Yemanjá e a dança sagrada das águas



Hoje, falarei do simbolismo da dança de Yemanjá. Yemanjá é uma yabá que todos já ouviram falar e quem me conhece sabe como sou apaixonada por ela. Sempre que penso em Yemanjá, vem aquela imagem de rainha, soberana, a grande mãe que acolhe seus filhos e que os educa com rigor...No xirê, suas cantigas são o som das águas do mar batendo nas rochas, encantando e embalando a tod@s.



 


Na tradição dos orixás, uma mulher tem suas diversas faces, sem que uma anule a outra. Me incomoda quando Yemanjá é vista apenas como mãe (é óbvio que a maternidade é uma das características marcante dela), mas ela é também amante, guerreira, responsável pelo equilíbrio emocional de tod@s:
 
Se a sociedade patriarcal reduz a sexualidade feminina apenas à procriação, as deusas africanas são mães e amante. Iemanjá, mãe dos orixás, enfeitiça os homens e os atrai ao seu grande ventre (o mar). Ela os devora porque é de temperamento apaixonado e instável, ciumento e possessivo, ela é o mar, calmo e plácido, violento e destruidor. Ela rejeita os filhos, ela os ama com furor” (Instituto Geledés, 1993).

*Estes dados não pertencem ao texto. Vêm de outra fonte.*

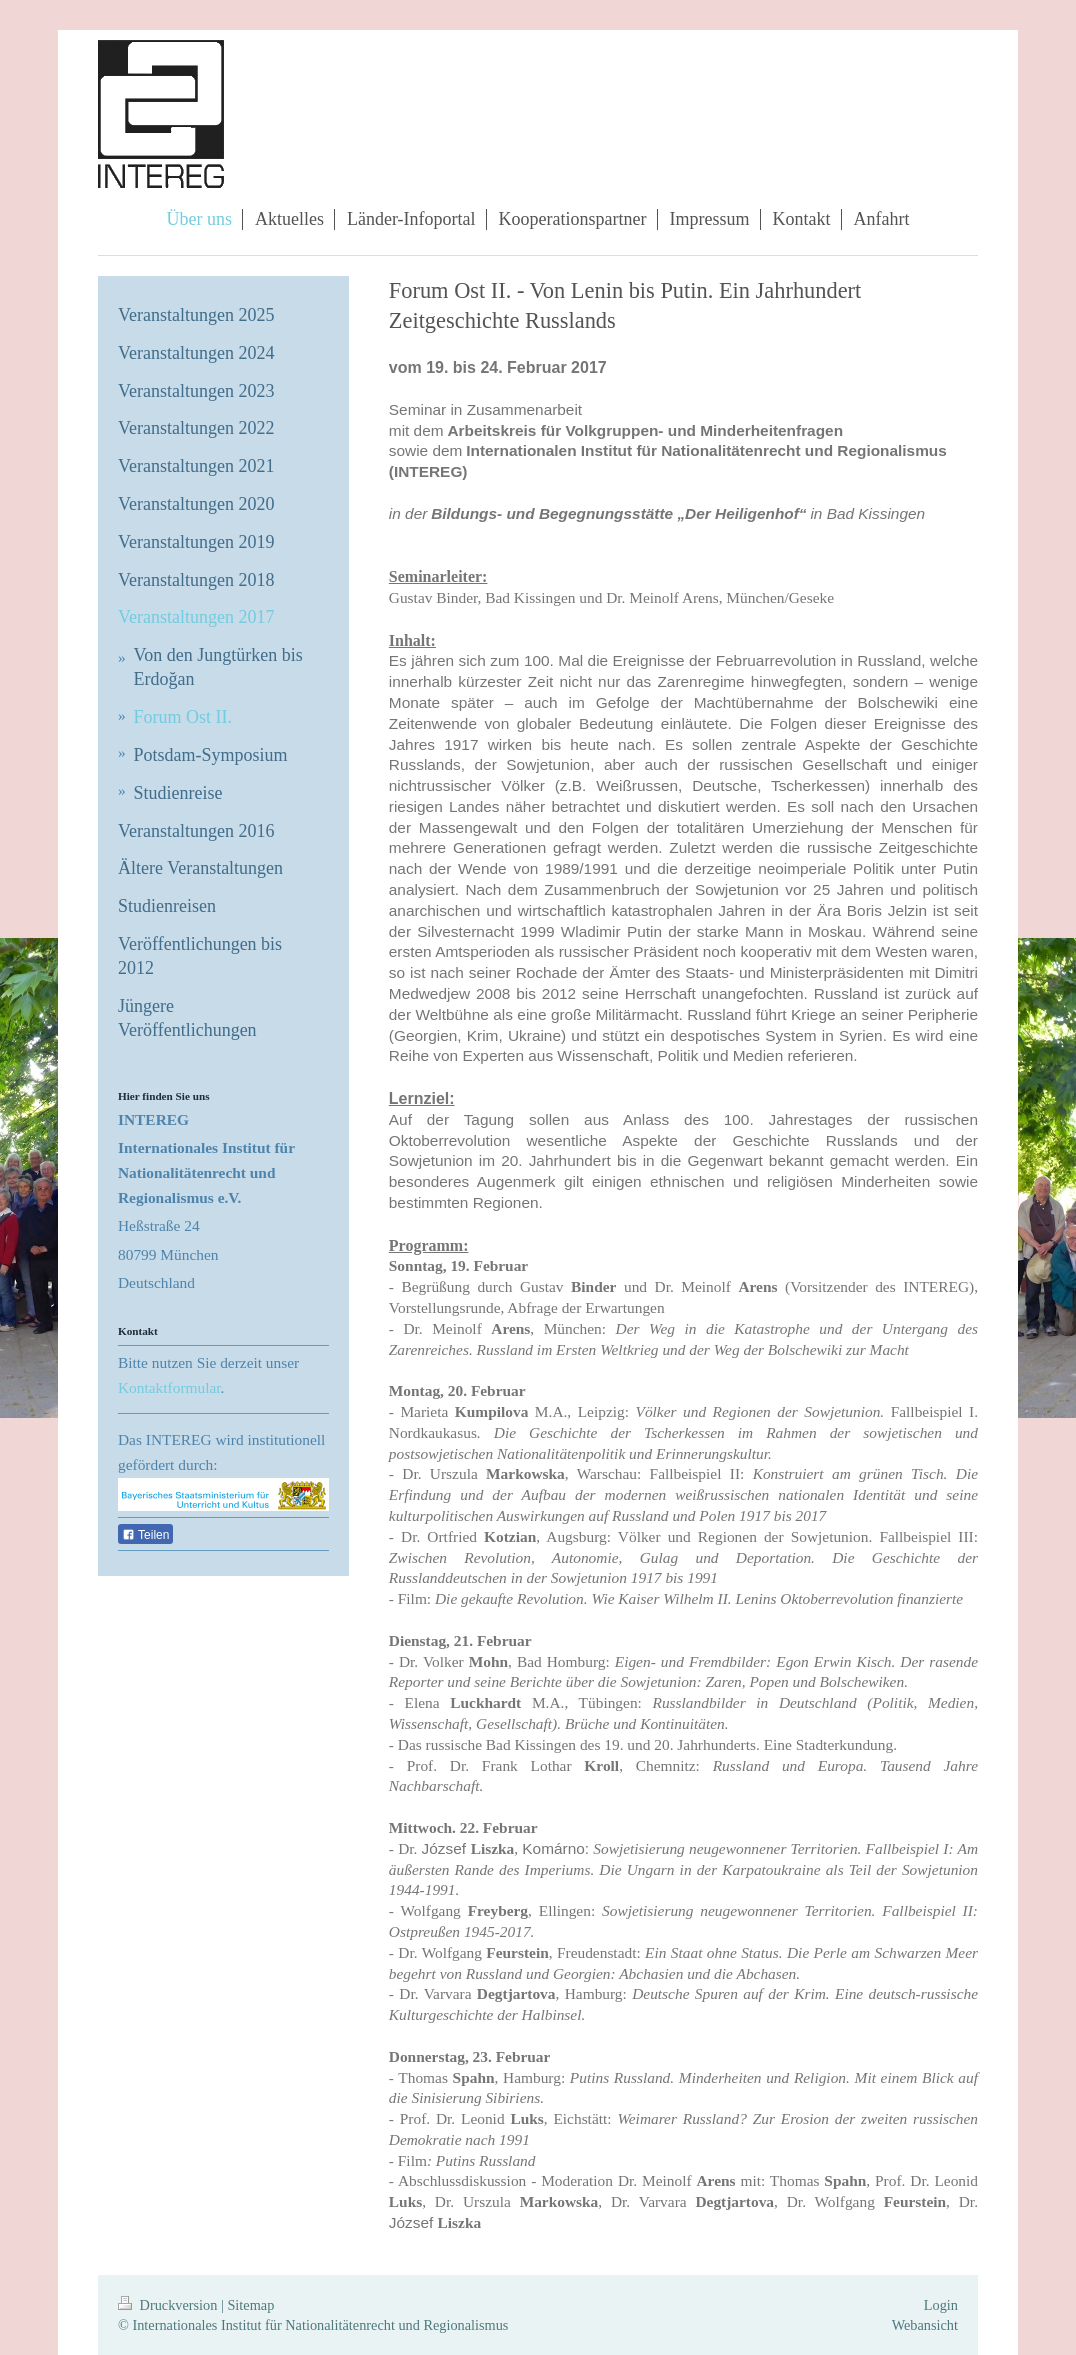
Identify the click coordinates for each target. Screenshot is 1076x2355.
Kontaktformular (169, 1387)
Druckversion (169, 2305)
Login (941, 2305)
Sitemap (250, 2305)
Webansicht (925, 2325)
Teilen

Para falar da dança sagrada das águas, utilizarei do texto de BARBARA (2002):

A dança sagrada contempla dois aspectos: um lado exterior e um lado interior.
O primeiro é transmitido por meio dos movimentos, as roupas litúrgicas e os objetos sagrados. As roupas litúrgicas, os materiais com os quais são costurados nos contam as fontes de subsistência (por exemplo uma roupa de conchas mostra que aquela comunidade vive de pesca) e nos indica qual seja a sua posição na hierarquia social (através da posição de algumas partes do vestido percebe-se se são mulheres iniciadas ou não e há quanto tempo; se são filhas de uma divindade feminina ou não, etc.).
 
 
Os objetos sagrados relatam: a qualidade do orixá, a sua ligação mitológica e a sua função cósmica. Por exemplo o abebé, um leque e a espada de Iemanjá relatam seja o lado guerreiro da deusa seja a sua ligação com o mundo feminino relatado por meio da forma redonda do abebé e da cor de prata do mesmo que lembra a lua, o elemento do feminino por excelência.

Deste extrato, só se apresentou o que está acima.